On one hand, it’s easy to chalk the quote up as yet another vaguely empty/vaguely grandiose gesture by a bunch of rock stars, kind of like Led Zeppelin’s J.R.R. Tolkien obsession or Coldplay filling their new album with the Baudot Code (see “Coldplay’s Album Cover Decoded (And You Thought The Lyrics Were Geeky …)” ). But upon closer inspection, it takes on a different quality. Consider the fact that “The Tempest” is Shakespeare’s final play, and that the quote is taken from the final soliloquy of Prospero, the play’s tragic protagonist, who many scholars see as an incarnation of Shakespeare himself. It comes at the end of the play, as Prospero is renouncing his past and saying farewell to the audience, which many see as Shakespeare laying his pen down and bidding his fans adieu.

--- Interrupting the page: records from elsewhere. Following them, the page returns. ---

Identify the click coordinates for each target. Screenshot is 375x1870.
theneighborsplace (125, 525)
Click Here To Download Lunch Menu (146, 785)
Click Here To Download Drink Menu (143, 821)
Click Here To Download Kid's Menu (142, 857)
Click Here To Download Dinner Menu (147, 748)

And because of all that, it became apparent that there was something more to the quote. Could it be Weezer’s way of saying goodbye on the sly?
“When we were putting the album together and finishing up the artwork, I didn’t know what was going to happen in the future, and I told everyone that. I told them, ’Let’s commit to this year, and see what happens,’ ” frontman Rivers Cuomo said. “And that was one of the reasons why I put that quote in there, because I thought it’s a really nice way to say goodbye, if it is a goodbye.”

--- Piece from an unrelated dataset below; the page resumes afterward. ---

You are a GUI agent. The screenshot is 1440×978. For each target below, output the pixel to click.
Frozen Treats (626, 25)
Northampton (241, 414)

“When I saw that quote, I thought the same thing. I was studying Shakespeare at a university during the making of Make Believe, and it did spark some concern, and I asked Rivers about it,” Bell added. “We never directly say, ’So, does this mean this is our last record? What does this mean?’ But I know he took Shakespeare too, and maybe it struck a chord with him.”
Weezer’s label, Geffen Records, had no comment on the matter, though it’s worth noting that the band is only committed to tour in support of Make Believe until the end of the year and has no firm plans after that. Weezer have gone on hiatus before — most notably from 1997 to 2000, as Cuomo attended Harvard University and the other members of the band busied themselves with various side projects — but listening to everyone talk now, it doesn’t sound like this is just another long break.
“I don’t know what next year will bring. I have no idea,” Cuomo said. “I can tell you I have a lot of ideas for songs, a lot of things I want to try, and a lot of new ways of writing I want to explore, and I’m very excited about trying all of that.”
“If this really is it for Weezer, I think I’d take some time off, and then me and my lady would move to Las Vegas and start a sort of lounge duo,” bassist Scott Shriner laughed. “So I guess you can look for us in Las Vegas soon.”